I'm going to assume that $R$ and $S$ are commutative, although it is just so I don't need to keep track of sidedness. Let $R^2$ denote the set of products $r_1r_2$, for $r_i\in R$. If $X\subset R$, let $\overline{f(X)}$ denote the subring generated by $f(X)$. (Note that $\overline{f(R)}$ need not be equal to $f(R)$...) We may assume that $S=\overline{f(R)}$ without loss of generality.

The first situation is where $u$ is not a zero divisor in $S$, in particular where $S$ is an integral domain. In the localized ring $S'=S[u^{-1}]$, $u$ is a unit. Let $f':R\to S'$ be given by $f'(r)=u^{-1}f(r)$. Then $f'$ is a ring homomorphism.

To see this, notice that $$f'(r_1+r_2)=u^{-1}(f(r_1)+f(r_2))=u^{-1}f(r_1)+u^{-1}f(r_2))=f'(r_1)+f'(r_2).$$ Secondly, $$ f'(r_1)f'(r_2)=u^{-2}f(r_1)f(r_2)=u^{-1}f(r_1r_2)=f'(r_1r_2).$$ (Commutativity is needed here, or at least that $u$ is central.)

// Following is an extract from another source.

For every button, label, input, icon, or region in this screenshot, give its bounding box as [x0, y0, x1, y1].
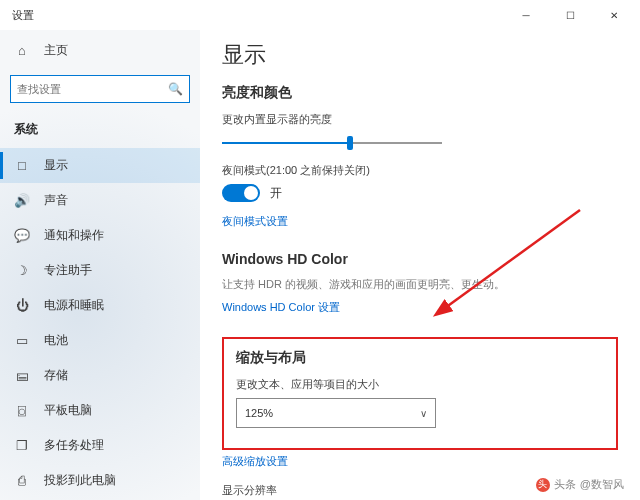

The opposite position is when $u=0$. Then, for any abelian group $S$ and homomorphism from $(R,+)$ to $S$, it extends to a map $R\to S'$ where $S'$ is the ring with set $S$ and multiplication $0$.

These are two very different contexts, and hopefully the first is what you want, and this is enough to answer your question!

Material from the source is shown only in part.